Instructions to follow: All lines from the entries below that contain the string "سائٹ" should be copied out.

------ Dataset content ------

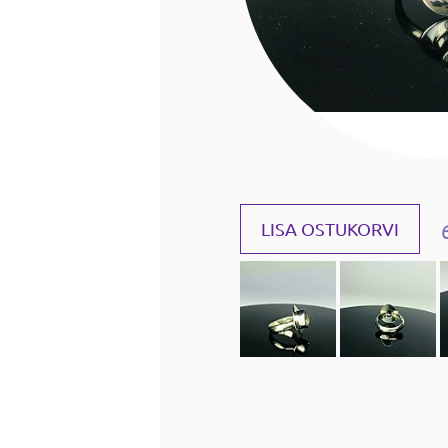
LISA OSTUKORVI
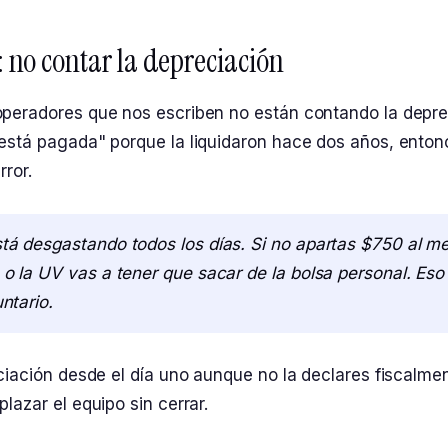
o: no contar la depreciación
peradores que nos escriben no están contando la depre
está pagada" porque la liquidaron hace dos años, enton
rror.
tá desgastando todos los días. Si no apartas $750 al m
o la UV vas a tener que sacar de la bolsa personal. Eso
ntario.
ciación desde el día uno aunque no la declares fiscalmen
lazar el equipo sin cerrar.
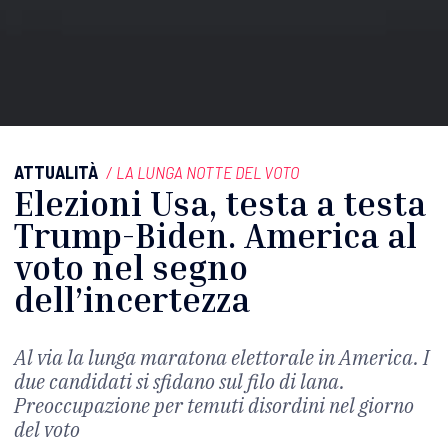
ATTUALITÀ
/
LA LUNGA NOTTE DEL VOTO
Elezioni Usa, testa a testa
Trump-Biden. America al
voto nel segno
dell’incertezza
Al via la lunga maratona elettorale in America. I
due candidati si sfidano sul filo di lana.
Preoccupazione per temuti disordini nel giorno
del voto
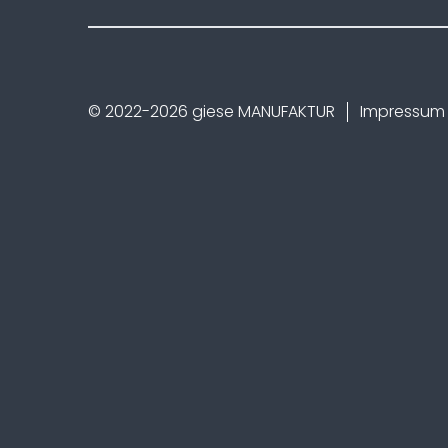
© 2022-2026 giese MANUFAKTUR
Impressum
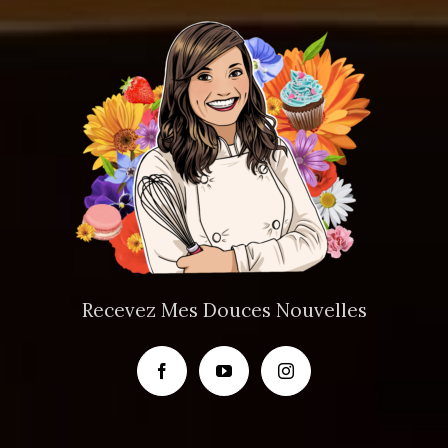
Recevez Mes Douces Nouvelles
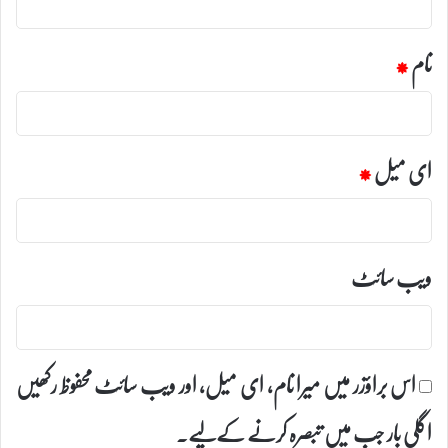
نام
*
ای میل
*
ویب‌ سائٹ
اس براؤزر میں میرا نام، ای میل، اور ویب سائٹ محفوظ رکھیں
اگلی بار جب میں تبصرہ کرنے کےلیے۔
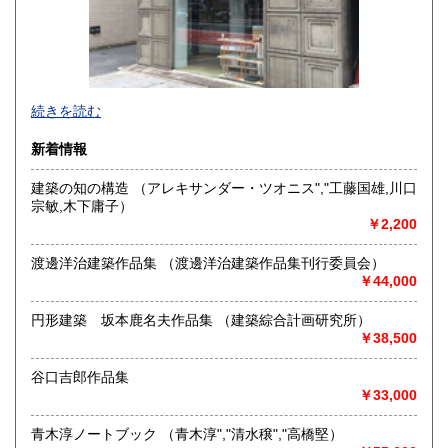
当店は建築書籍専門店です。
続きを読む
建築関係であれば、新刊、古書、洋書、雑誌、すべて取り揃
えております。
新着情報
沿線名：都営新宿・三田線 東京メトロ半蔵門線
建築の知の構造 （アレキサンダー・ツオニス","工藤国雄,川口
最寄駅：神保町
宗敏,木下庸子）
営業時間：12時-18時
￥2,200
定休日：木・日・祝祭日
渡邊洋治建築作品集 （渡邊洋治建築作品集刊行委員会）
書籍の買取について
￥44,000
当店では事務所移転、お引越し、蔵書の処分等、お客様のご
不要になった書籍を買取しております。建築関係の作品集、
円形建築 坂本鹿名夫作品集 （建築綜合計画研究所）
雑誌、洋書、単行本、展覧会カタログなど、お引取り致しま
￥38,500
す。電話、FAX、メール、LINE、ホームページ等、いずれか
の方法にてお気軽にお問い合わせ下さい。
谷口吉郎作品集
￥33,000
TEL:03-3291-1338 FAX:03-3291-1340 E-
MAIL:furuhon@nanyodo.co.jp
青木淳ノートブック （青木淳","清水穣","高橋堅）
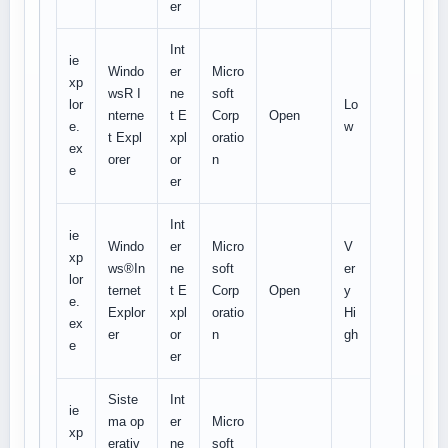
er
Int
ie
Windo
er
Micro
xp
wsR I
ne
soft
lor
Lo
nterne
t E
Corp
Open
e.
w
t Expl
xpl
oratio
ex
orer
or
n
e
er
Int
ie
Windo
er
Micro
V
xp
ws®In
ne
soft
er
lor
ternet
t E
Corp
Open
y
e.
Explor
xpl
oratio
Hi
ex
er
or
n
gh
e
er
Siste
Int
ie
ma op
er
Micro
xp
erativ
ne
soft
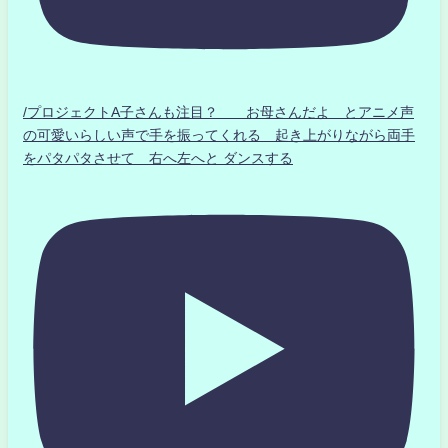
/プロジェクトA子さんも注目？ お母さんだよ とアニメ声
の可愛いらしい声で手を振ってくれる 起き上がりながら両手
をパタパタさせて 右へ左へと ダンスする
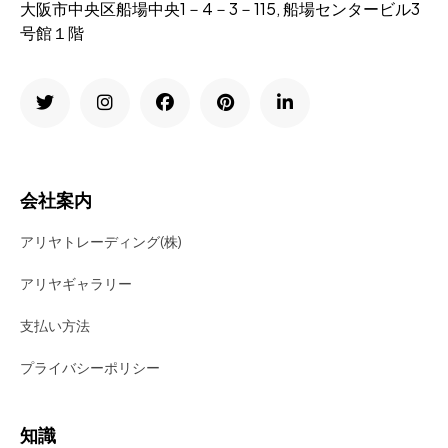
大阪市中央区船場中央1－4－3－115, 船場センタービル3
号館１階
会社案内
アリヤトレーディング(株)
アリヤギャラリー
支払い方法
プライバシーポリシー
知識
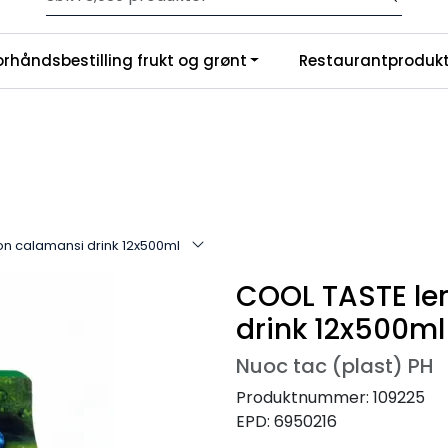
Velkommen til vår nye nettbutikk! Trykk her for å lese mer
|
orhåndsbestilling frukt og grønt
Restaurantprodukt
nchise
Om oss
n calamansi drink 12x500ml
COOL TASTE l
drink 12x500ml
Nuoc tac (plast) PH
Produktnummer:
109225
EPD:
6950216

------

Task response:
ویب‌ سائٹ
اس براؤزر میں میرا نام، ای میل، اور ویب سائٹ محفوظ رکھیں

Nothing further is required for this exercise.